Being a union member also meant that her home would become a union workplace. SEIU officials would have the right to enter it anytime they chose for an inspection.
“Union workplaces have to display a union bulletin board. I ask you: Does that go over the family mantle?” she said.
She politely but firmly told SEIU’s organizers no, but they persisted.
“On the first SEIU visit, I was presented with a white card and a pen to sign so they could show their bosses that they did come to talk to me,” Harris said. It sounded fishy to her, so she didn’t sign.
“I later found out that it was the union’s signature card,” she said. That is, it was a “Card Check” vote that would have been used by SEIU to claim she wanted to join.
Labor officials knocked on her door twice more. The second one was a “big, burly, linebacker-looking guy” who again asked her to sign a card. She again refused.
The third was an SEIU official who told Harris she could get a well-paying part-time job with the union that she could do at home. “It was a bribe,” she said.
The state meanwhile sent Harris a form letter to explain things. “It was a very brief letter and it pretty much said, ‘Yes, the governor signed an executive order. It’s copied on the back. If you have any questions, call this person at this number.’ ”
So she called the number and spoke to a state official. “He said: ‘There is nothing I can share with you that isn’t in the executive order.’ ”
Harris asked a state social worker, who periodically visited her to check on Josh, for more information. She also said she couldn’t share anything beyond the executive order.
“They were not allowed to answer any of our questions about what unionization would mean. There was not one entity who was responsible for telling the families what their rights were,” Harris said.
So she researched the issue on her own late at night while Josh slept.
Harris learned that Quinn’s order did not require workers join a union.
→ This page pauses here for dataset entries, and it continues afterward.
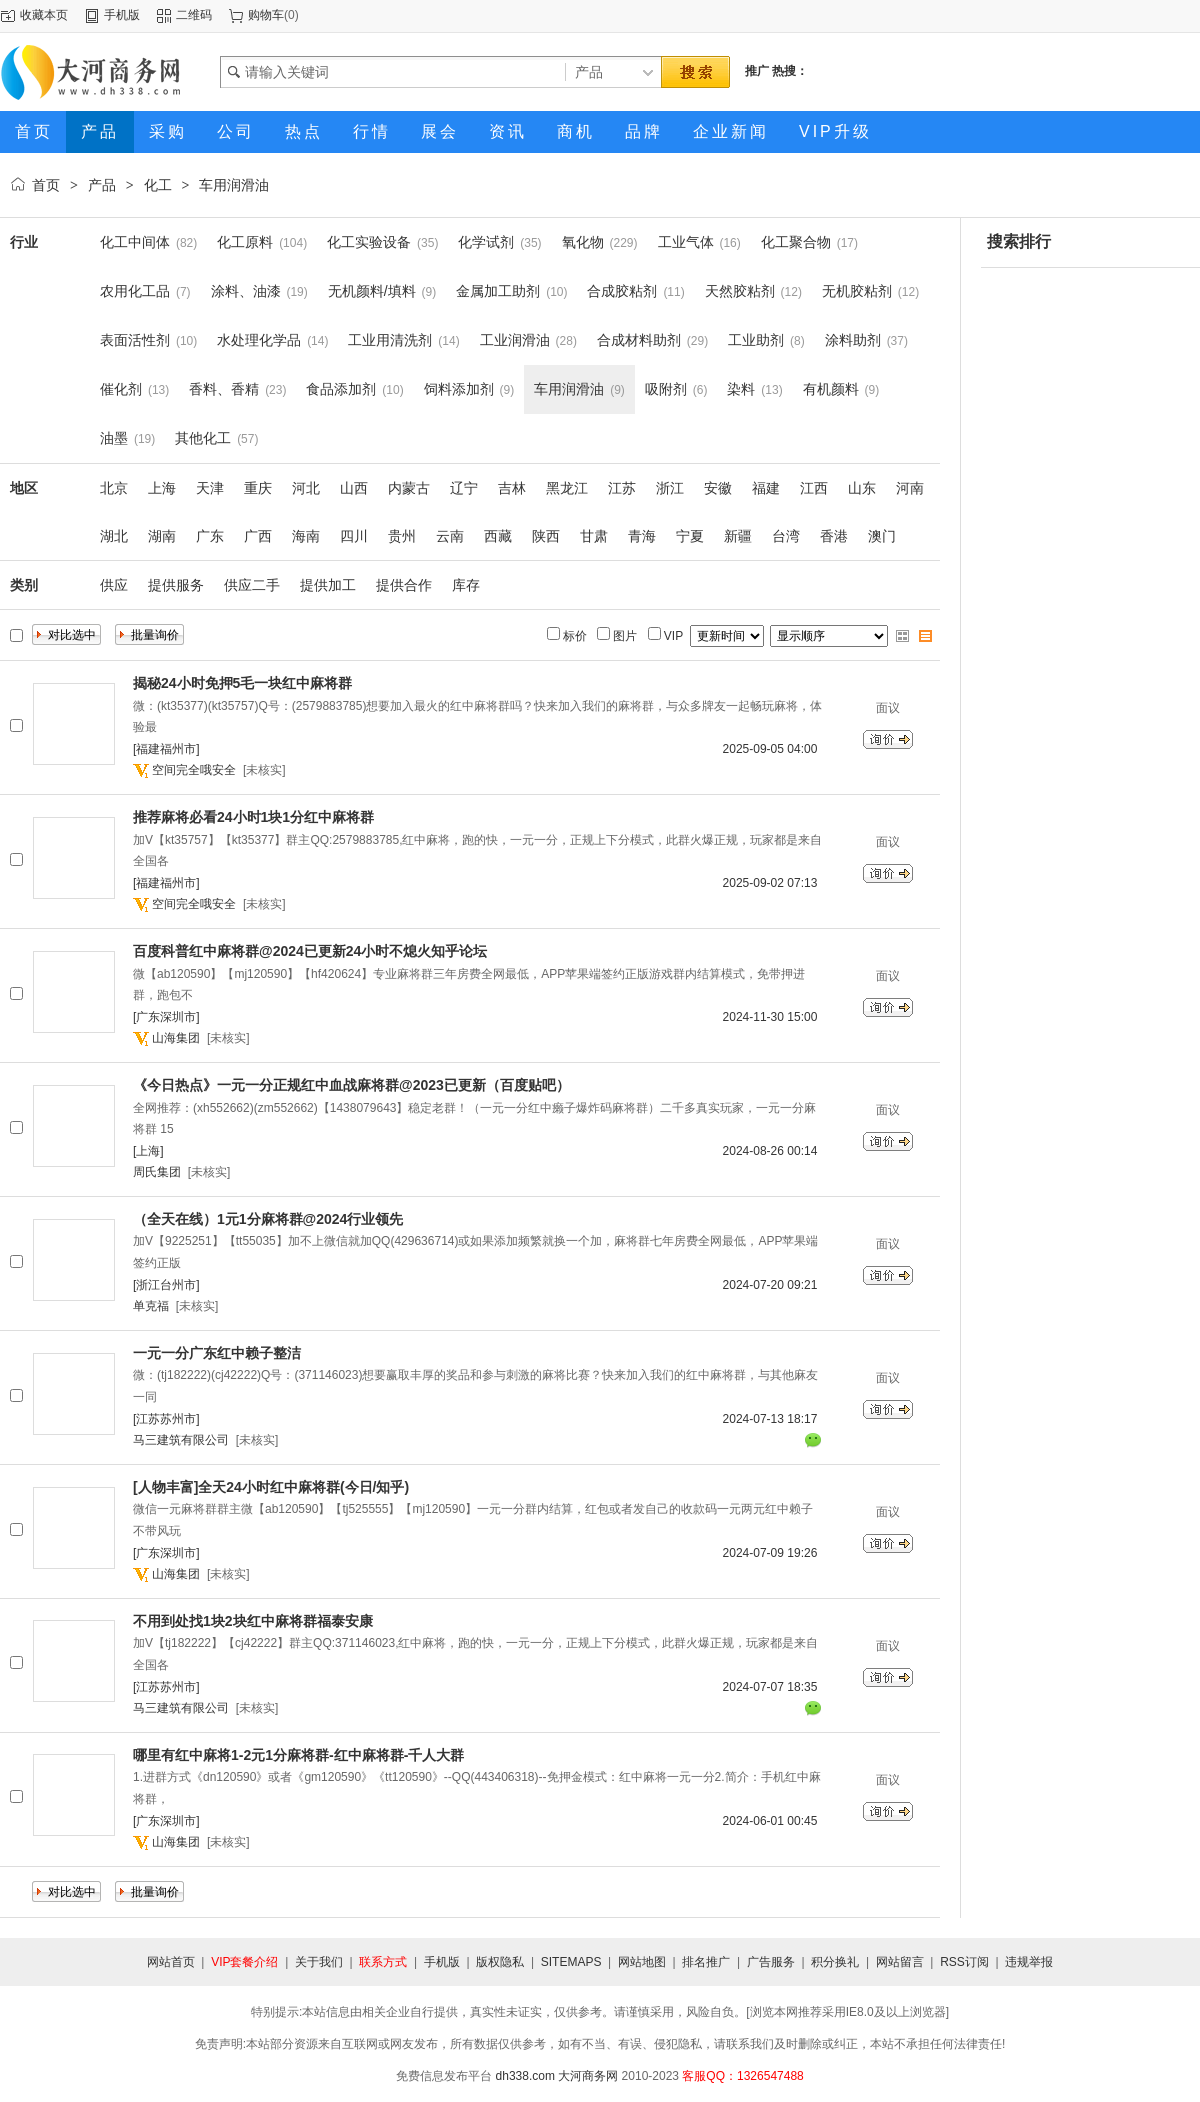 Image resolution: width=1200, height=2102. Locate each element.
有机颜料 (831, 389)
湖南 (162, 536)
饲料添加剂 (459, 389)
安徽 (718, 488)
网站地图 (642, 1962)
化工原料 (245, 242)
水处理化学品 (259, 340)
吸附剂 (666, 389)
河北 (306, 488)
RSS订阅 (964, 1962)
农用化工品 (135, 291)
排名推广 (706, 1962)
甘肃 (594, 536)
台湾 (786, 536)
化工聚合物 (796, 242)
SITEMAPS (571, 1962)
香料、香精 (224, 389)
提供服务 (176, 585)
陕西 (546, 536)
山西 (354, 488)
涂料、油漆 (246, 291)
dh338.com (525, 2076)
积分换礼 (835, 1962)
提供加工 (328, 585)
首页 (46, 185)
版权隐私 (500, 1962)
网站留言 (900, 1962)
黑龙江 (567, 488)
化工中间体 (135, 242)
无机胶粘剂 (857, 291)
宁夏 (690, 536)
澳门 (882, 536)
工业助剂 (756, 340)
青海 (642, 536)
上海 (162, 488)
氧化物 (583, 242)
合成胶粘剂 (622, 291)
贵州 (402, 536)
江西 (814, 488)
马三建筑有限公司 (181, 1440)
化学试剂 (486, 242)
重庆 (258, 488)
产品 (102, 185)
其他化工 (203, 438)
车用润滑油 (234, 185)
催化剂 (121, 389)
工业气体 (686, 242)
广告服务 (771, 1962)
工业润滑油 (515, 340)
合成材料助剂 (639, 340)
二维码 (194, 15)
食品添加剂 (341, 389)
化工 (158, 185)
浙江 (670, 488)
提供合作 (404, 585)
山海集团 (176, 1038)
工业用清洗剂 (390, 340)
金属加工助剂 (498, 291)
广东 (210, 536)
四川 (354, 536)
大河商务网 (588, 2076)
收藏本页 (44, 15)
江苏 (622, 488)
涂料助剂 (853, 340)
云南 (450, 536)
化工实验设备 (369, 242)
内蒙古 (409, 488)
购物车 (266, 15)
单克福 (151, 1306)
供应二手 (252, 585)
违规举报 (1029, 1962)
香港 (834, 536)
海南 (306, 536)
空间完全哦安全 (194, 770)
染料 (741, 389)
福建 (766, 488)
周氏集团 (157, 1172)
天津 (210, 488)
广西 (258, 536)
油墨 (114, 438)
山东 (862, 488)
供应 (114, 585)
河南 (910, 488)
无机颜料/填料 (372, 291)
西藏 (498, 536)
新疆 (738, 536)
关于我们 (319, 1962)
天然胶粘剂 (740, 291)
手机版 (122, 15)
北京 (114, 488)
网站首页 (171, 1962)
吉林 (512, 488)
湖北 (114, 536)
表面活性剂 (135, 340)
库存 (466, 585)
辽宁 (464, 488)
It merely said they were eligible to have one.
But once a union could claim it had the backing of more than 50 percent of caregivers — through cards like the one SEIU tried to get Harris to sign — the state could grant it exclusive representation rights.
That would require all of the workers, even those who never signed a card, to at least pay SEIU a “representation” fee.
The lucky break came when other unions wanted in on the potential financial windfall. The American Federation of State, County and Municipal Employees challenged SEIU for representation of the workers like Harris.
That set up a mail-in ballot where workers could have their say on which union would represent them, or whether they wanted one at all.
Harris filed a Freedom of Information Act request with the state demanding the same worker contact information that the unions got.
She then sent all of the families in the program a letter urging them to vote and pointing out there was a third option called “no union representation.”
It was all done on her kitchen table and at a Kinkos. The funds were mainly donations from other families in the program.
“I’d get the mail ... and it would be, ‘Here’s $5.’ ‘Here’s a check for $20.’ I still have all of those letters. It was the most heartwarming, supportive inspiration,” Harris said.
The caregivers soundly rejected unionization by a 2-1 margin in the October 2009 mail-in vote. SEIU and AFSCME did not even get 40 percent of the vote combined. Harris was there for the vote count: “The single most exhilarating experience I’ve ever had,” she said.
But Quinn did not rescind the executive order, meaning the unions remain free to keep trying. Harris then reached out to the National Right to Work Legal Defense Foundation to challenge the governor's order.
Oral arguments at the Supreme Court were heard in January. The justices are expected to rule on the case in June.
Harris says she is just happy to have had her day in court.
“A mom in Illinois raised her hand and said, ‘This isn’t right,’ ” she marveled. “The system really does work.”